▸ **INSTRUCTIONS TO FOLLOW**:
Pictures are not part of the copy. Set down exactly the lines from the one containing "At OSU’s Ecampus, students" through the last line of the material below.

▸ **EXERCISE MATERIALS**:
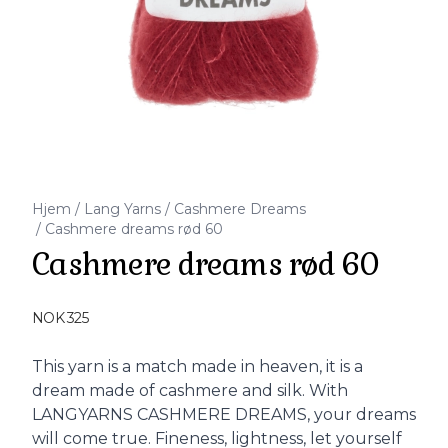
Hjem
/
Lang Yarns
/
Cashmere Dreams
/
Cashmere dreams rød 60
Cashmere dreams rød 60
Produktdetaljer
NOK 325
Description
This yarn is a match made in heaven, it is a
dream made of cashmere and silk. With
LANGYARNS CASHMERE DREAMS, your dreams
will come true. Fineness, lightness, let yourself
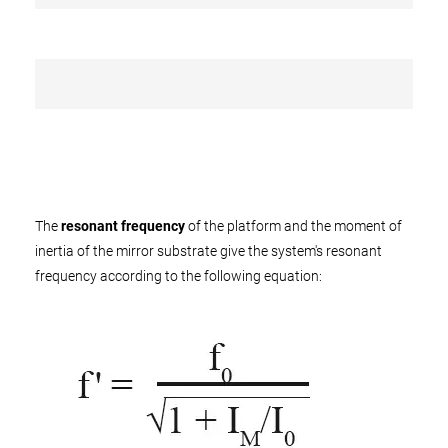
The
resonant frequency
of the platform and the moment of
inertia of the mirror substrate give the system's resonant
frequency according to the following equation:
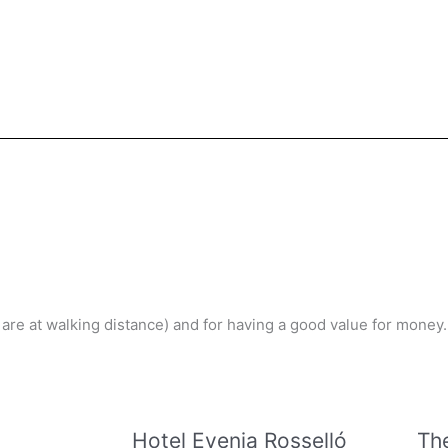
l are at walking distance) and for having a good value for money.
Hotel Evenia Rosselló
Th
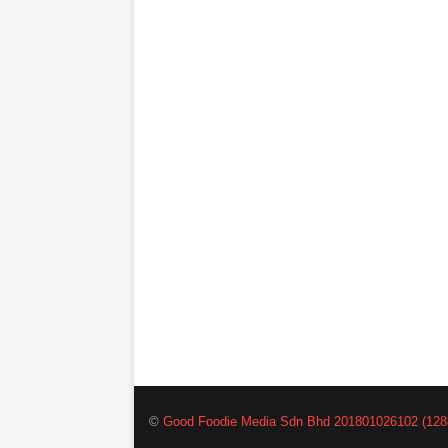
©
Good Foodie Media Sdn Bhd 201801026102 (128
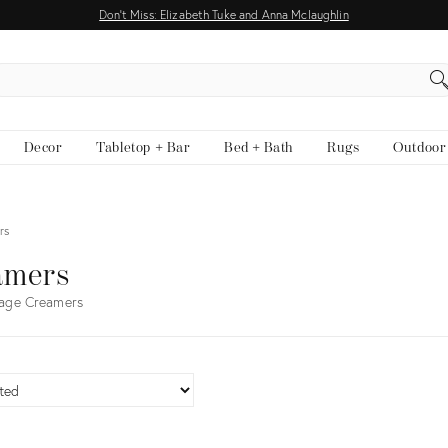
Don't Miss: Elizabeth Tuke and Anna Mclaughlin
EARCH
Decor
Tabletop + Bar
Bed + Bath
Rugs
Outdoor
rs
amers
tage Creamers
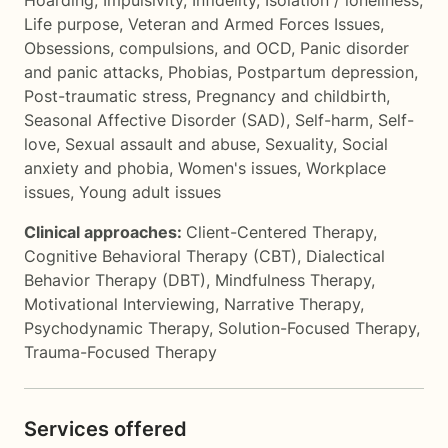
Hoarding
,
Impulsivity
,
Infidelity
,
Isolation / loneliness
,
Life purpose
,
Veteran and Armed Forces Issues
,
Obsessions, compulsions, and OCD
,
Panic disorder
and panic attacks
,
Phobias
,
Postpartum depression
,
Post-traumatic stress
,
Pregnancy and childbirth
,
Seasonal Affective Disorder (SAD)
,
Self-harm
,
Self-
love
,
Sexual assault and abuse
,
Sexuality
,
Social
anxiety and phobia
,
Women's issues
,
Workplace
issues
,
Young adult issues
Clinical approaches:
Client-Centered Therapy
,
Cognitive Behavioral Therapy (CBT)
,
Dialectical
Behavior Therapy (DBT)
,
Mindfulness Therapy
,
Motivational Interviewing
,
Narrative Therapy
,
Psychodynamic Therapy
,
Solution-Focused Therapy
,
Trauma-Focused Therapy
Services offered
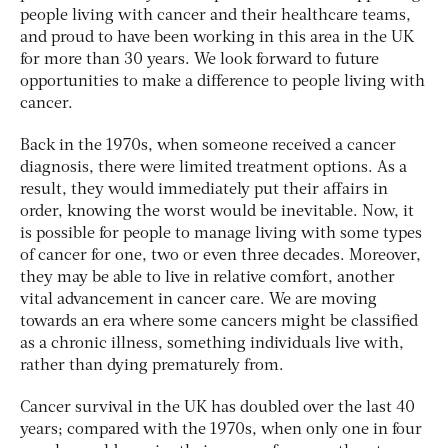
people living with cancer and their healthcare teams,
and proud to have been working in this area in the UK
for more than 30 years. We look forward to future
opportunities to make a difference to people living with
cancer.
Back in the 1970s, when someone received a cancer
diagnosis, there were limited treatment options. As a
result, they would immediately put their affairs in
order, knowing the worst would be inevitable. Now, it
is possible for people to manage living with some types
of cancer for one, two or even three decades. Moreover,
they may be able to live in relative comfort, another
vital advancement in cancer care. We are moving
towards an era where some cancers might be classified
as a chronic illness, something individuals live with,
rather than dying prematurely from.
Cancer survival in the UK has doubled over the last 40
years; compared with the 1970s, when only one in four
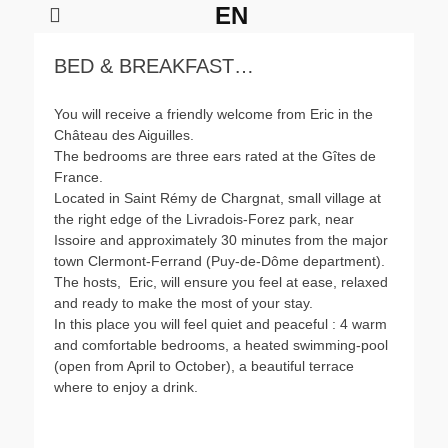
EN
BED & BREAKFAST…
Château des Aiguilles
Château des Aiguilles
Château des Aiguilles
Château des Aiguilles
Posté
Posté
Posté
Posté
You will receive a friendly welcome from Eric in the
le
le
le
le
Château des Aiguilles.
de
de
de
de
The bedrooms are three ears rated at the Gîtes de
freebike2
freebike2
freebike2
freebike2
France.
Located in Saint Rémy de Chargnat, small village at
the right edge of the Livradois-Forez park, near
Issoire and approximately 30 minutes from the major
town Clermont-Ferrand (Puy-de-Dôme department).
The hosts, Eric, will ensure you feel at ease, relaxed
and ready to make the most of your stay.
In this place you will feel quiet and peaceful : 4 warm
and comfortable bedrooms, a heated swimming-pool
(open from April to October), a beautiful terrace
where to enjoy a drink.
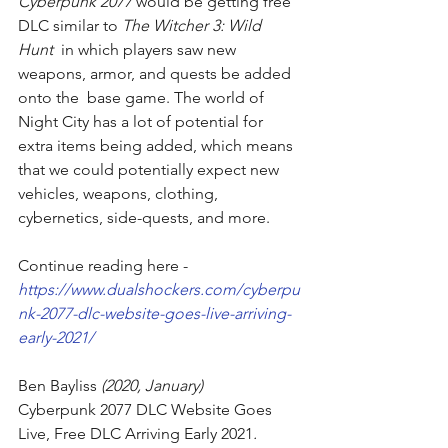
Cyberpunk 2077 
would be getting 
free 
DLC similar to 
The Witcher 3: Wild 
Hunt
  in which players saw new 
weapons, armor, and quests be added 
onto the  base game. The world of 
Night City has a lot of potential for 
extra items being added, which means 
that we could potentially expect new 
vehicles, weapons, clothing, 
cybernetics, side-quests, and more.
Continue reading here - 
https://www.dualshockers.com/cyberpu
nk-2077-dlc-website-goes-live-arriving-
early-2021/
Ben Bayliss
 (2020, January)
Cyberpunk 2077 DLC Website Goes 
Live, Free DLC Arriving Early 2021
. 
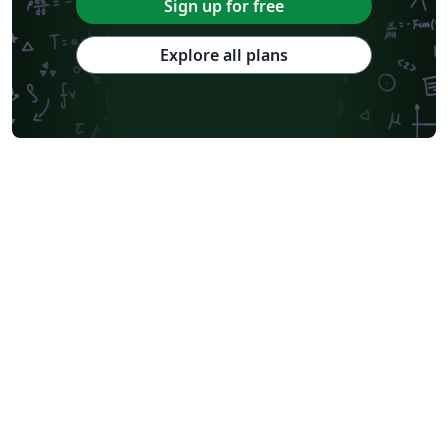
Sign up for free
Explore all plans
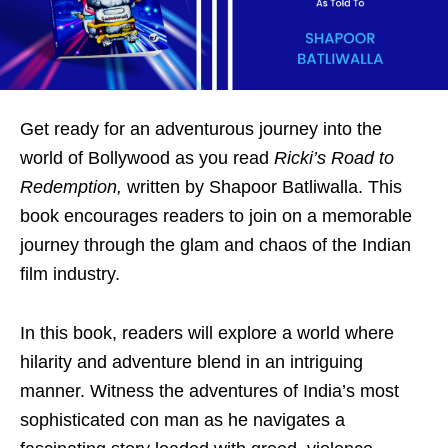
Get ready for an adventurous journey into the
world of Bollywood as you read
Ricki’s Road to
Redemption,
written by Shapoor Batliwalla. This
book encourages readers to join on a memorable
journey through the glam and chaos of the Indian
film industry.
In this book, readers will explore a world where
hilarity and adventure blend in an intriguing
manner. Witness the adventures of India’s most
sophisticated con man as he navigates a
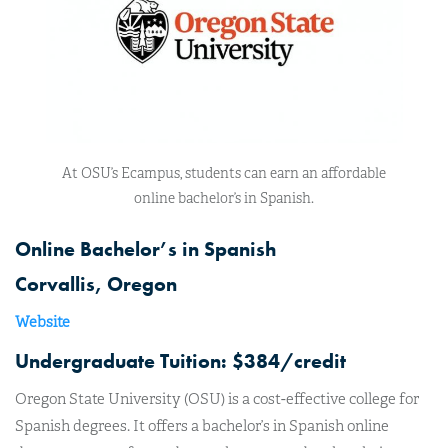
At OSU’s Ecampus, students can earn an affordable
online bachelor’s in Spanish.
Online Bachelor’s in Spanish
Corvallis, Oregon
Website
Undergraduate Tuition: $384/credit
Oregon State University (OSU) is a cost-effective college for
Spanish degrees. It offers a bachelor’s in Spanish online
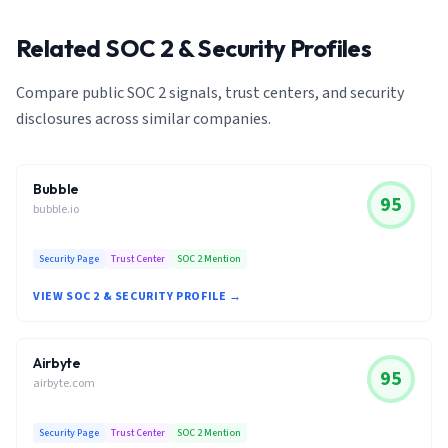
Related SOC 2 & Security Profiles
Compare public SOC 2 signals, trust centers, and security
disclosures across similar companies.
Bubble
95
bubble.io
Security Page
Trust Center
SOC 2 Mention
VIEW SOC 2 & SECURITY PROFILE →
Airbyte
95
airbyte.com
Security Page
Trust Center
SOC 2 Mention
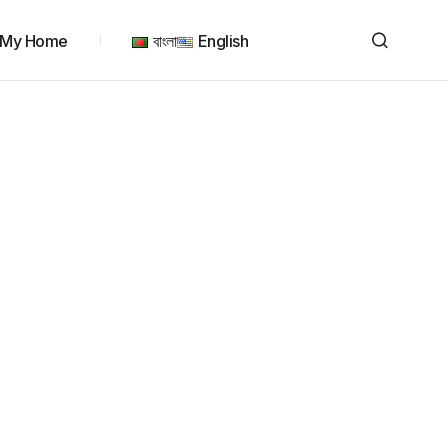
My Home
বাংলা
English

▸ **ANSWER BELOW**:
At OSU’s Ecampus, students can earn an affordable
online bachelor’s in Spanish.
Online Bachelor’s in Spanish
Corvallis, Oregon
Website
Undergraduate Tuition: $384/credit
Oregon State University (OSU) is a cost-effective college for
Spanish degrees. It offers a bachelor’s in Spanish online
Related SOC 2 & Security Profiles
Compare public SOC 2 signals, trust centers, and security
disclosures across similar companies.
Bubble
95
bubble.io
Security Page
Trust Center
SOC 2 Mention
VIEW SOC 2 & SECURITY PROFILE →
Airbyte
95
airbyte.com
Security Page
Trust Center
SOC 2 Mention
My Home
বাংলা
English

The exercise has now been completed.